Cependant, ce choix explique peut-être aussi qu’en dépit de l’intention du metteur en scène de rendre la pièce concrète, au sens d’en restituer la concrétude, le plateau ne se transforme à aucun moment en un lieu véritable, ni les coulisses en hors-champ. Le théâtre reste un théâtre, avec ses comédiens et ses spectateurs, où la vie se donne à voir, mais moins nue qu’attendu, moins dénuée qu’espéré, parce qu’en définitive elle s’y représente plus qu’elle ne s’y répète. Vladimir et Estragon passent en effet leur temps à jouer et à rejouer leurs désaccords et leurs désunions jusqu’à les chorégraphier afin, disent-ils, de passer le temps, de tromper l’ennui, de rompre l’attente. Mais ce qu’ils ne disent pas, c’est combien ce temps d’attente les angoisse ; ce qu’ils n’admettent pas, c’est combien ils se savent seuls, même ensemble ; ce qu’on ne saura pas, c’est à quel point ils sont inquiets, et moins encore pourquoi.
On objectera que, par là aussi, le metteur en scène et les quatre comédiens se montrent fidèles à la lettre comme à l’esprit de Beckett qui ne souhaitait pas qu’on apportât une réponse extérieure à l’inquiétude qui sourd de sa pièce.
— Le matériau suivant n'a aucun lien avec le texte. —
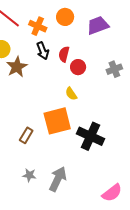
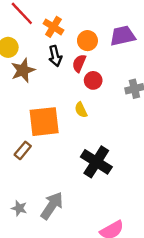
orange circle: (65, 17) -> (87, 41), moved
orange square: (57, 121) -> (44, 122), moved
gray star: (29, 175) -> (19, 208), moved

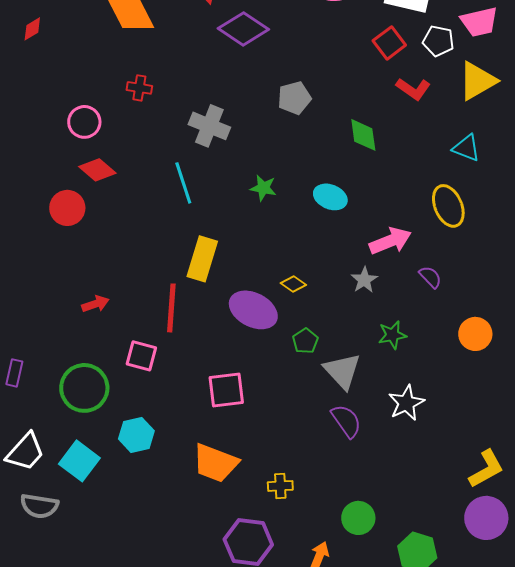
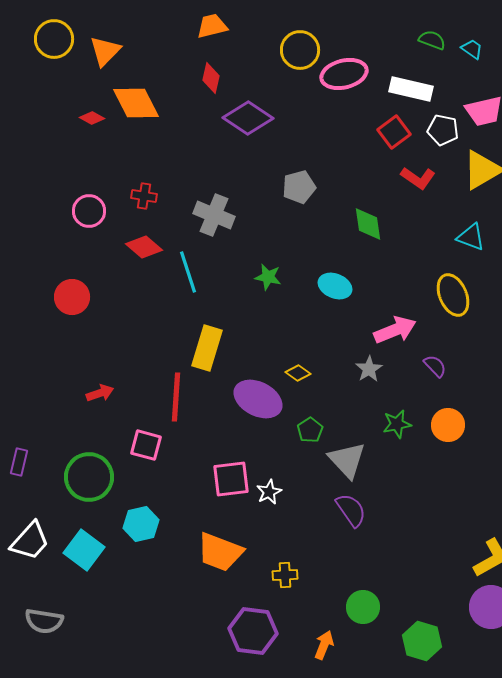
red diamond: (32, 29) -> (92, 118), moved, turned 60
red cross: (139, 88) -> (144, 196), moved
red diamond: (97, 170) -> (144, 247), moved
orange circle: (475, 334) -> (448, 425), moved
white star: (406, 403) -> (269, 492), moved, size x0.7
gray semicircle: (39, 506) -> (44, 621), moved

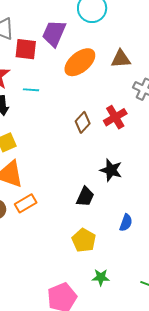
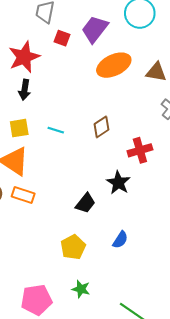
red square: (26, 49) -> (62, 38), size x0.7
cyan line: (31, 90) -> (56, 130), moved
red cross: (115, 117) -> (140, 150), moved
orange rectangle: (26, 203) -> (23, 195), turned 35

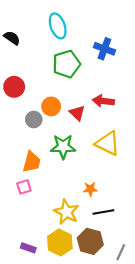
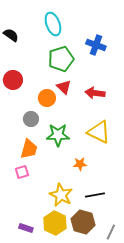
red triangle: (77, 113) -> (64, 87), moved
gray circle: (34, 119) -> (31, 119), moved
orange star: (90, 189) -> (80, 164), moved

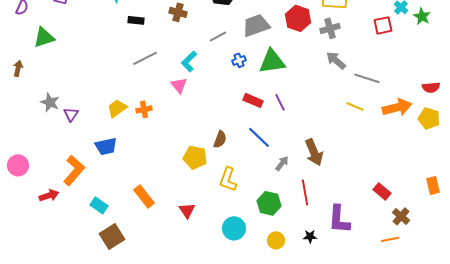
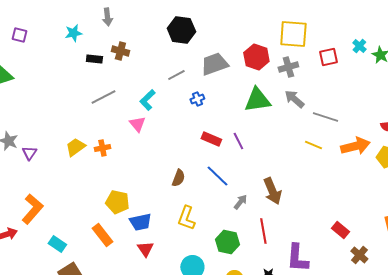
brown cross: (178, 12) -> (120, 51), moved
red square: (383, 25) -> (328, 57), moved
green triangle: (272, 61) -> (257, 100), moved
blue trapezoid: (106, 146) -> (140, 222), moved
yellow pentagon: (195, 157) -> (117, 202), moved

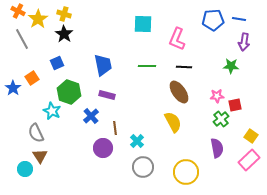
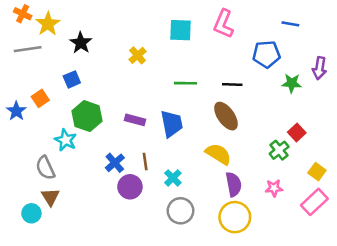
yellow cross: (64, 14) -> (138, 55), moved, turned 32
blue line: (239, 19) -> (290, 24), moved
blue pentagon: (213, 20) -> (266, 54), moved
gray line: (22, 39) -> (28, 49), turned -70
pink L-shape: (177, 39) -> (223, 24), moved
purple arrow: (244, 42) -> (319, 68), moved
blue trapezoid: (103, 65) -> (172, 124), moved
pink star: (217, 96) -> (274, 188), moved
red square: (235, 105) -> (297, 132), turned -32
blue cross: (91, 116) -> (115, 163), moved
yellow semicircle: (173, 122) -> (218, 154), turned -30
purple semicircle: (217, 148) -> (234, 184), moved

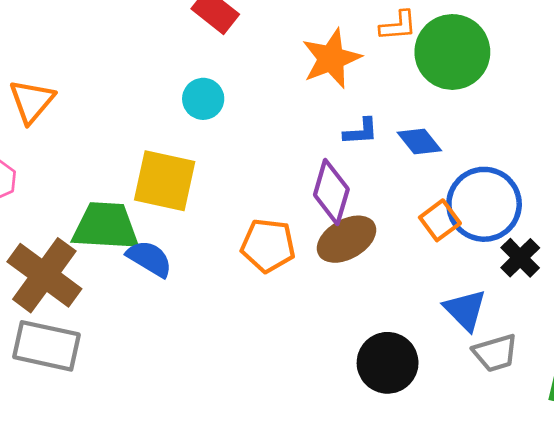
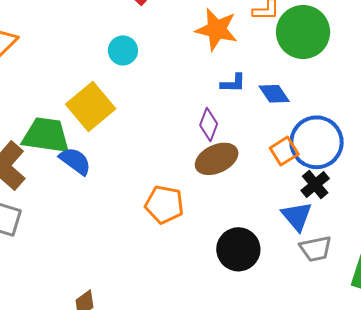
orange star: (331, 58) -> (217, 29), turned 30
yellow square: (165, 181) -> (91, 106), turned 33
purple diamond: (331, 192) -> (209, 124), size x0.7
orange pentagon: (268, 245) -> (164, 205), moved
black cross: (520, 258) -> (315, 185), moved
Reste qu’au lieu de la faire sentir, cette version-là de Godot fournit pourtant quelque chose qui s’apparente, sinon à une réponse, du moins à une élision de son bas bruit, puisqu’en intensifiant sa dimension comique elle révèle l’intensité de la puissance tragique au lieu de faire advenir cette impuissance pâle, cette gêne engourdissante, qui collent au sentiment d’inquiétude.
De ce point de vue, du point de vue comique ou tragique, on peut comprendre la brutalité des rapports entre Vladimir et Estragon, pas leur tendresse. Ce que la dialectique de la comédie et de la tragédie laisse dans l’ombre, c’est cette part d’inquiétude qui constitue l’élément proprement impondérable de l’existence et de cette pièce qu’on qualifie d’existentielle depuis sa création précisément parce que l’inquiétude ne se résout pas en un genre, même tragicomique, et qu’on ne s’en débarrasse jamais complètement, même au beau fixe de l’existence.